How do the buds “know” when to open? Photoperiod has a strong effect, and to try to separate the effect of photoperiod from temperature I bagged (under triple layers of black plastic) half of each of a bush of beaked hazel and speckled alder—two of the earliest-blooming woody plants. I found that the darkness did not retard the flowering times. It seemed as though the buds’ opening is, instead, strictly controlled by temperature. However, this was a very small and select sample—two species of the very earliest-flowering trees—and the leaf buds did not open.

Leaf buds bide their time through the winter, even during thaws. I am impatient. By the winter solstice (21 December), when the nights are longest, I am already anxious to see any little bit of green leaf or colored flower. So, at that time, and in subsequent weeks over the next three months, I have developed the habit of picking some twigs with leaf and flower buds. I bring them into the house, put the stems into water, and wait (and hope) for some to open and show me whether or not they are ready for summer.

In 2006, on the solstice, I brought twigs of a dozen different species of trees and shrubs into the house and set them in water on the windowsill. Then every two weeks I again brought in the same kinds of twigs, and then I noted whether or not any buds opened, or which buds opened, to try to determine whether and when a sudden warming might release the buds’ dormancy.

I had expected that the schedules of the buds’ release might roughly parallel the trees’ normal flowering-leafing schedule, even though all the buds were already preformed the previous fall. To some degree that is what happened. From my first batch of twigs brought in at the solstice, only two of the nonnative species (forsythia and ornamental cherry) opened a few flower buds. Most of the flower buds died and dried, although the twigs remained alive and some of the leaf buds finally opened in February. But alder, willow, beaked hazel, quaking aspen, red maple, and elm brought in during January opened at least some of their flower buds after only six days. And some of the same species brought into the warmth in mid-March (one to three weeks prior to normal blooming outside) also began to expand or open flower buds in about the same time, three to six days later. As in the field, however, their leaf buds remained hesitant to respond to warmth, opening only about a month later. The leaf buds of some tree species, primarily ash, red oak, and sugar maple, showed no response at all even after two months in the warmth.

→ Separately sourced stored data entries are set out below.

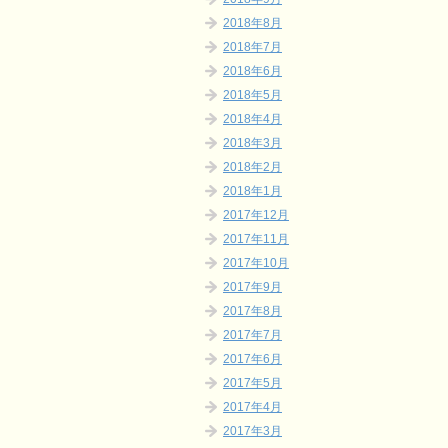
2018年8月
2018年7月
2018年6月
2018年5月
2018年4月
2018年3月
2018年2月
2018年1月
2017年12月
2017年11月
2017年10月
2017年9月
2017年8月
2017年7月
2017年6月
2017年5月
2017年4月
2017年3月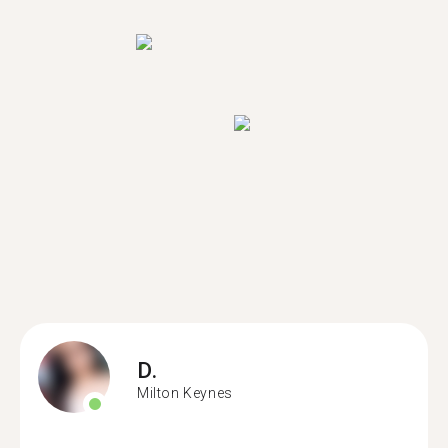
D.
Milton Keynes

The restraint in leafing out, although proximally related to potential frost damage, is ultimately probably due to the danger of snow loading that could topple the trees (as discussed later). The risks of frost injury are different for flowers and for leaves. A tree lives for many decades or centuries. It can risk losing its flowers to frost in any one year because energy saved in not fruiting that year can be invested in growth or in fruiting the next year. Losing leaves, on the other hand, results in cutting off energy inflow and stopping growth and hence a falling behind in the competitive growth race for the light.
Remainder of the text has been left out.